まず電車でポートランドまで行って、そこからスタートしてサンディエゴまで戻ってくるのは、距離的には変わらないけれど、意味合いが違う。「今いる場所に戻ってくる」という行為にリーダーシップは含まれていない。「今いる場所から遠くへ行く」という行為にこそ、人はリーダーシップを感じるものだと思う。だから、向かい風を受けようが、そのメタファーを譲りたくなかった。

最初から電車でポートランドへ行ってしまったら、目的地の「神聖感」がまったくなくなってしまう。だけど、今のルートであれば、ぼくですら感じている。頭の中で毎日「ポートランド」「ポートランド」と、まるで取り憑かれたように想い続けている。そこへ行くまでは、何があっても諦めない。

「ポートランド」へ辿り着くことが自分の夢であると同時に、この旅を応援してくれている人たちの夢へと既に変わっているのだ。

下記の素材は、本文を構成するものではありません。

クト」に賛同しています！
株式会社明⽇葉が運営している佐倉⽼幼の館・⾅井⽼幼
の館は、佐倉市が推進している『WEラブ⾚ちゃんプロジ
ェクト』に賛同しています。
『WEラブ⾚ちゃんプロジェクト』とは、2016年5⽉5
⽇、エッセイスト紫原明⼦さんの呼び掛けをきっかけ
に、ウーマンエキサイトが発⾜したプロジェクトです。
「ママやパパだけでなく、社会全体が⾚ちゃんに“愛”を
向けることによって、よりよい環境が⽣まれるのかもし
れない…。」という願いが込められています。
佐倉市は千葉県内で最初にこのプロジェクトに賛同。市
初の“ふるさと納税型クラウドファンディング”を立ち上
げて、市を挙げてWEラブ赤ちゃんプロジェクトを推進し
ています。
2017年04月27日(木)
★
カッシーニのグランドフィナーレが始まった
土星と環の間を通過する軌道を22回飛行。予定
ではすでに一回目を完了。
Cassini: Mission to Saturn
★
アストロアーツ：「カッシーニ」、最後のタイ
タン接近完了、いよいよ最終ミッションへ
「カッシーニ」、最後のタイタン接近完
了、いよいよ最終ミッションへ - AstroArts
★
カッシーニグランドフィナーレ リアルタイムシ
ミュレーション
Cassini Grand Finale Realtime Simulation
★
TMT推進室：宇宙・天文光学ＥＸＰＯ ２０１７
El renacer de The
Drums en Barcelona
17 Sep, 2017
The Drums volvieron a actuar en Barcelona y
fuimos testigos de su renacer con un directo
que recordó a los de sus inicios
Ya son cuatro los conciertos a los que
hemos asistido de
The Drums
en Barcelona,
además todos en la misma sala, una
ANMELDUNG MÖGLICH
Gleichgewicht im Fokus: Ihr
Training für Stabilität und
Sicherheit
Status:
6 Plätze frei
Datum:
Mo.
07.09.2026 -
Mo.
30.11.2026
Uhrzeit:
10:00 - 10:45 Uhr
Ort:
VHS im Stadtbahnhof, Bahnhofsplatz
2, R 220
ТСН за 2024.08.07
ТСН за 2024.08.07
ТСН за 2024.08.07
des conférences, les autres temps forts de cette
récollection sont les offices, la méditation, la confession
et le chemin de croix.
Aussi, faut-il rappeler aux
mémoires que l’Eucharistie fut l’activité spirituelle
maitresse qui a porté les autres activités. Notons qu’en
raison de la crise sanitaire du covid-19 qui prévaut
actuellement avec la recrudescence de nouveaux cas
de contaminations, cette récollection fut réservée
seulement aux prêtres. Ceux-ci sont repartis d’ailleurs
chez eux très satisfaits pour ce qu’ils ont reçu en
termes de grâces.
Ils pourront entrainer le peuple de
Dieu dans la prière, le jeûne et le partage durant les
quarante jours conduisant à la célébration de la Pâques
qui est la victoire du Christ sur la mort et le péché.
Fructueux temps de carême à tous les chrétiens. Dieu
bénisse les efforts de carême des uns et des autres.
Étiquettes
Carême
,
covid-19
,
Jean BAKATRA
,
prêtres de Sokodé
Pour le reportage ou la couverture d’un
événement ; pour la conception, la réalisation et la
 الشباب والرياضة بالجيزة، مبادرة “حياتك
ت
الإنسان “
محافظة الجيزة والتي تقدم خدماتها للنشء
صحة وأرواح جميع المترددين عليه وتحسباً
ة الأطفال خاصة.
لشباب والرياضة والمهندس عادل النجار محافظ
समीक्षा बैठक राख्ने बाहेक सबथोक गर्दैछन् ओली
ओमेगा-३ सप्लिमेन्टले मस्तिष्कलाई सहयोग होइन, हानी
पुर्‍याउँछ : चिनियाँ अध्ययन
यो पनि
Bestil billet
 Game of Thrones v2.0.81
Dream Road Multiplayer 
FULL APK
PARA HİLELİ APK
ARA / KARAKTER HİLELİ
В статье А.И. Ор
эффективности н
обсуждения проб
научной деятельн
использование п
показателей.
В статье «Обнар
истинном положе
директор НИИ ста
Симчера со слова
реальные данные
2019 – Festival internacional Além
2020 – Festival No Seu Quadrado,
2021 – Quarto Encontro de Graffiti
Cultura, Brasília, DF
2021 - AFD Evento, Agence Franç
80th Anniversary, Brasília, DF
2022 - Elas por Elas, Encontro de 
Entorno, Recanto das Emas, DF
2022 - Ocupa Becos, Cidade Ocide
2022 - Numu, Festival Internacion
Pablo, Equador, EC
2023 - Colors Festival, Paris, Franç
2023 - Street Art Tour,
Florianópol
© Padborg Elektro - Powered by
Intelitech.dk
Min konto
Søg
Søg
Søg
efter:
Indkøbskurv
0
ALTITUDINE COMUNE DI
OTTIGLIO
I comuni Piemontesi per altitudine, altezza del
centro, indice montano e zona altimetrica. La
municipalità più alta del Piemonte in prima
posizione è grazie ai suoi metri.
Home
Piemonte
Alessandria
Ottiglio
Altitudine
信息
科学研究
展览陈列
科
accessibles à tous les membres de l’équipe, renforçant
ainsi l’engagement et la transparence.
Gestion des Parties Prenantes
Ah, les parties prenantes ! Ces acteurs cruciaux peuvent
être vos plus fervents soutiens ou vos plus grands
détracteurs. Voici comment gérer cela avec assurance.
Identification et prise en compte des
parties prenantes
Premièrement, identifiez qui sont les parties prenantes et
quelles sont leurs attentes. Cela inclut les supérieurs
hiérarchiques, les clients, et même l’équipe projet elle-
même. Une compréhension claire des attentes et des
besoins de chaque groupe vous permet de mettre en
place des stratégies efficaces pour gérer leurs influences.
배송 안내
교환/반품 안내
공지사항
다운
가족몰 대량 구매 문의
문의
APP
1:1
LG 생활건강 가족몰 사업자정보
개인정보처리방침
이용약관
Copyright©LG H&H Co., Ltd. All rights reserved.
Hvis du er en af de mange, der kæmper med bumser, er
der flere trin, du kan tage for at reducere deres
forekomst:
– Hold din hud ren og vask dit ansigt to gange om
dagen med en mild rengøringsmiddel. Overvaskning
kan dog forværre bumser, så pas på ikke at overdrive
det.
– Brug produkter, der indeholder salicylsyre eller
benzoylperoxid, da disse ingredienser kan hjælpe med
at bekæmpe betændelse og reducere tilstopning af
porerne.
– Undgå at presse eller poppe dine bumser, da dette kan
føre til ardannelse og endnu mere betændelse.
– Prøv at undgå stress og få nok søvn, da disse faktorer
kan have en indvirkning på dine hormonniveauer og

これが、今回のルートに関して言いたかったこと。そして、冒頭の南谷さんの発言。

彼女の行動からも、リーダーシップを感じている。

「私は、遠く彼方へ進んで見せるわ!」

という言葉に、それが表れている。人を言葉で説得しようとするのではなく、自らが遠くへ進むことで、人に大切なことを伝えようとしている。

リーダーは、最初はたった一人で、遠くへ行く。そしてその後ろ姿を見たフォロワーたちが、少しずつリーダーの後についていく。そして道ができる。

一人でも多くの人を動かすために、ぼくは誰よりも動いていたい。

ユーリカに着いた。4日ぶりの海だ。広大なカリフォルニア州の、終わりが見えてきた。